店のオヤジ : 「バXXxトシューズ!?最近は、新学期の時期しか置かないよぉ。バXXxト専門店に行ってもらうしかないねぇ。」

信じられるだろうか?同世代の皆さん?

誰もがあこがれたバXXxトシューズ!!
オシャレな少年の必須アイテムバXXxトシューズ!!
人気が出すぎて犯罪にまで発展してしまったバXXxトシューズ!!

せつなかった。

だが冷静に考えると興奮が冷めればただのスポーツ用品の一つだ。
生活用品ではない。
スポーツをたしなむ人、専門とする人しか必要の無い存在。

凡人なりに社会を見つめてしまった。
ブーム、需要、供給、パラダイム、仕掛け人、イノベーション、、、、


・もしあのスティーブなんとかっていうおっさんがへんなことを仕掛けなければ、
タッチスクリーンは感度が悪くて使いにくい駅の券売機のインターフェースに過ぎなかった。


・だれが仕掛けたか知らんが、もしブームが訪れなければ、
私はこの文章を書くためだけにhtmlの文法を勉強する必要があったはずだ。

・だれが仕掛けたか知らんが、
ハイボールブームのあと、不自然なくらいワインの単価が安くなってないか!?
とか。

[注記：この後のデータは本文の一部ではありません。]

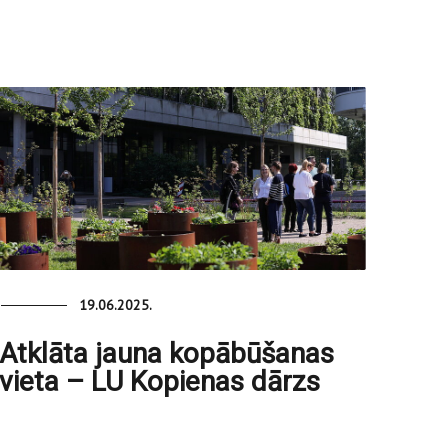
19.06.2025.
Atklāta jauna kopābūšanas
vieta – LU Kopienas dārzs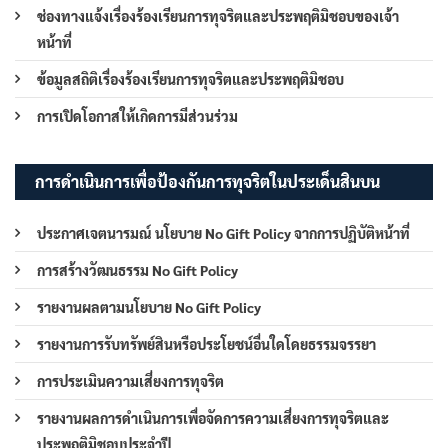
ช่องทางแจ้งเรื่องร้องเรียนการทุจริตและประพฤติมิชอบของเจ้า
หน้าที่
ข้อมูลสถิติเรื่องร้องเรียนการทุจริตและประพฤติมิชอบ
การเปิดโอกาสให้เกิดการมีส่วนร่วม
การดำเนินการเพื่อป้องกันการทุจริตในประเด็นสินบน
ประกาศเจตนารมณ์ นโยบาย No Gift Policy จากการปฏิบัติหน้าที่
การสร้างวัฒนธรรม No Gift Policy
รายงานผลตามนโยบาย No Gift Policy
รายงานการรับทรัพย์สินหรือประโยชน์อื่นใดโดยธรรมจรรยา
การประเมินความเสี่ยงการทุจริต
รายงานผลการดำเนินการเพื่อจัดการความเสี่ยงการทุจริตและ
ประพฤติมิชอบประจำปี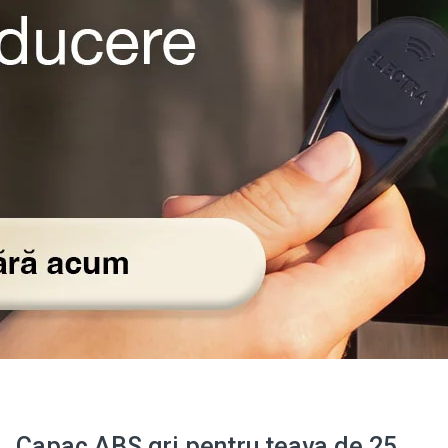
Capac ABS gri pentru teava de 25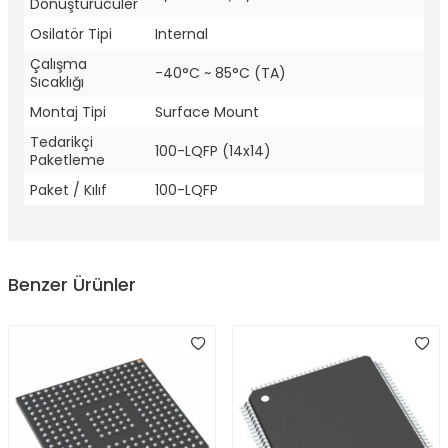
Dönüştürücüler
Osilatör Tipi
Internal
Çalışma
-40°C ~ 85°C (TA)
Sıcaklığı
Montaj Tipi
Surface Mount
Tedarikçi
100-LQFP (14x14)
Paketleme
Paket / Kılıf
100-LQFP
Benzer Ürünler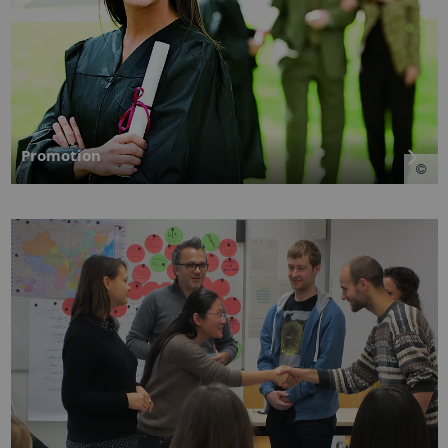
Promotion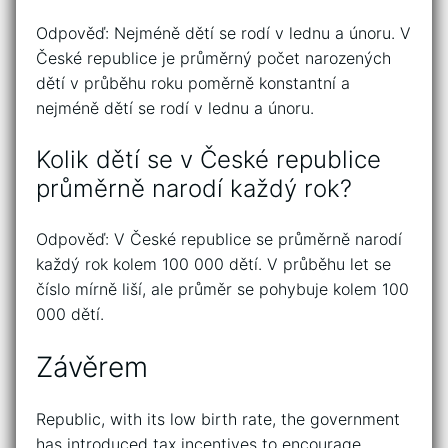
Odpověď: Nejméně dětí se rodí v lednu a únoru. V
České republice je průměrný počet narozených
dětí v průběhu roku poměrně konstantní a
nejméně dětí se rodí v lednu a únoru.
Kolik dětí se v České republice
průměrně narodí každý rok?
Odpověď: V České republice se průměrně narodí
každý rok kolem 100 000 dětí. V průběhu let se
číslo mírně liší, ale průměr se pohybuje kolem 100
000 dětí.
Závěrem
Republic, with its low birth rate, the government
has introduced tax incentives to encourage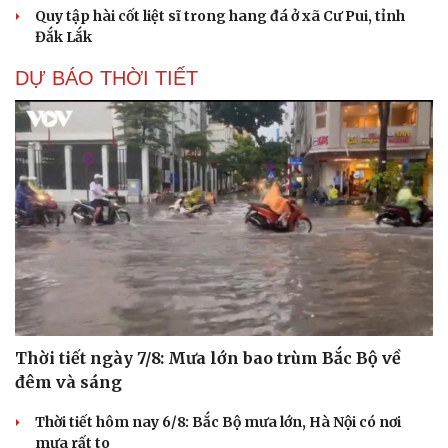
Quy tập hài cốt liệt sĩ trong hang đá ở xã Cư Pui, tỉnh
Đắk Lắk
DỰ BÁO THỜI TIẾT
Thời tiết ngày 7/8: Mưa lớn bao trùm Bắc Bộ về
đêm và sáng
Thời tiết hôm nay 6/8: Bắc Bộ mưa lớn, Hà Nội có nơi
mưa rất to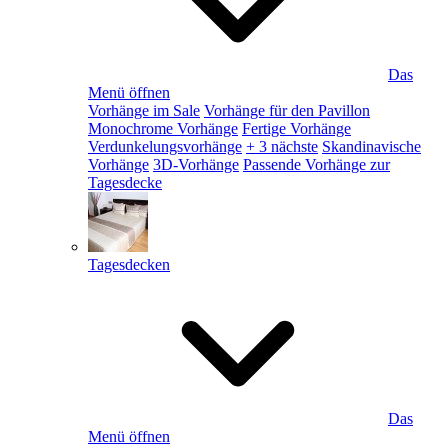
Das
Menü öffnen
Vorhänge im Sale
Vorhänge für den Pavillon
Monochrome Vorhänge
Fertige Vorhänge
Verdunkelungsvorhänge
+ 3 nächste
Skandinavische
Vorhänge
3D-Vorhänge
Passende Vorhänge zur
Tagesdecke
Tagesdecken
Das
Menü öffnen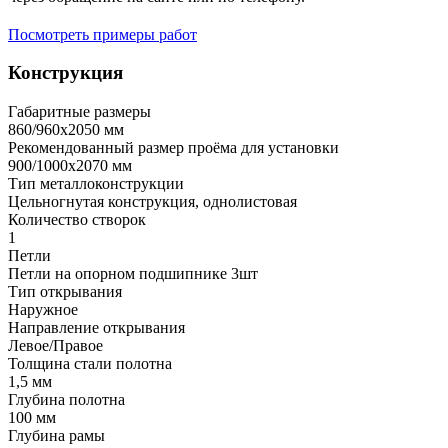
Посмотреть примеры работ
Конструкция
Габаритные размеры
860/960х2050 мм
Рекомендованный размер проёма для установки
900/1000х2070 мм
Тип металлоконструкции
Цельногнутая конструкция, однолистовая
Количество створок
1
Петли
Петли на опорном подшипнике 3шт
Тип открывания
Наружное
Направление открывания
Левое/Правое
Толщина стали полотна
1,5 мм
Глубина полотна
100 мм
Глубина рамы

。

諸行無常、世界は変わっていくもの、変えられてしまうもの、、、らしいのだ。


ちなみに、今日の教訓は間違っても、
世界は変わるもの!!だからみんな!!
前世紀の音楽であるJazzとかに興味を持つのはやめようぜ!!、
というメッセージを発信しているわけではない!!!!

 広義の意味での自爆型ピアニストは今日も元気です。